***** PROVIDED MATERIAL *****

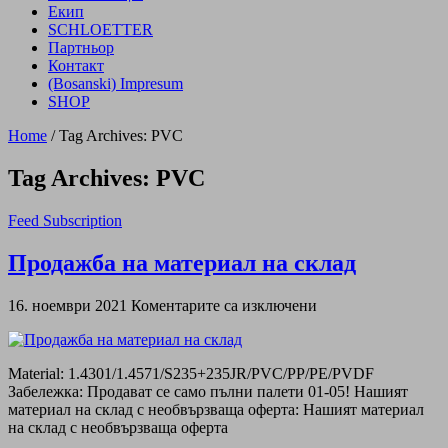
Екип
SCHLOETTER
Партньор
Контакт
(Bosanski) Impresum
SHOP
Home
/
Tag Archives: PVC
Tag Archives:
PVC
Feed Subscription
Продажба на материал на склад
16. ноември 2021
Коментарите са изключени
Material: 1.4301/1.4571/S235+235JR/PVC/PP/PE/PVDF
Забележка: Продават се само пълни палети 01-05! Нашият
материал на склад с необвързваща оферта: Нашият материал
на склад с необвързваща оферта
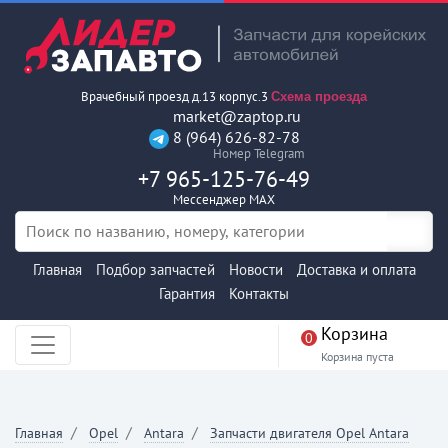
Врачебный проезд д.13 корпус.3
Схема проезда
market@zaptop.ru
8 (964) 626-82-78
Номер Telegram
+7 965-125-76-49
Мессенджер MAX
Главная
Подбор запчастей
Новости
Доставка и оплата
Гарантия
Контакты
Корзина
0
Корзина пуста
Главная
Opel
Antara
Запчасти двигателя Opel Antara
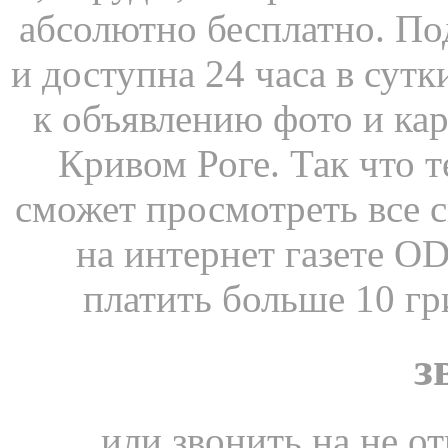
абсолютно бесплатно. По
и доступна 24 часа в сут
к объявлению фото и ка
Кривом Роге. Так что 
сможет просмотреть все 
на интернет газете
платить больше 10 гр
з
, или звонить на не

*****

_AIM OF THE TASK:_ Answer with a single number: how many lines in the data above have the string "Opel" in them?

_RESPONSE AREA:_ 2